Department seminar by Aya Mitani, Harvard T.H. Chan School of Public Health

Wednesday, January 29, 2020 10:00 am - 10:00 am EST (GMT -05:00)

Marginal analysis of multiple outcomes with informative cluster size


Periodontal disease is a serious infection of the gums and the bones surrounding the teeth. In Veterans Affairs Dental Longitudinal Study (VADLS), the relationships between periodontal disease and other health and socioeconomic conditions are of interest. To determine whether or not a patient has periodontal disease, multiple clinical measurements (clinical attachment loss, alveolar bone loss, tooth mobility) are taken at the tooth-level. However, a universal definition for periodontal disease does not exist and researchers often create a composite outcome from these measurements or analyze each outcome separately. Moreover, patients have varying number of teeth, with those that are more prone to the disease having fewer teeth compared to those with good oral health.

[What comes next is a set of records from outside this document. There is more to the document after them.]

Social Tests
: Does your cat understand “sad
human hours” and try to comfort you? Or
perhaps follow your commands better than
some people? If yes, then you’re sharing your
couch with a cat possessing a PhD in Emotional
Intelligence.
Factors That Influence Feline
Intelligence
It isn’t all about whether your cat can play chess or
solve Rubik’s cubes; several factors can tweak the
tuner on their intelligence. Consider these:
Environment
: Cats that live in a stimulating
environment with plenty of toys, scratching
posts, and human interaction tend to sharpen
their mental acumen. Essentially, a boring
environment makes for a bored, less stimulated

Such dependence between the outcome of interest and cluster size (number of teeth) is called informative cluster size, and results obtained from fitting conventional marginal models can be biased. In this talk, I will introduce a novel method to jointly analyze multiple correlated outcomes for clustered data with informative cluster size using the class of generalized estimating equations (GEE) with cluster-specific weights. Using the data from VADLS, I will compare the results obtained from the proposed multivariate outcome cluster-weighted GEE to those from the conventional unweighted GEE. Finally, I will discuss a few other research settings where data may exhibit informative cluster size.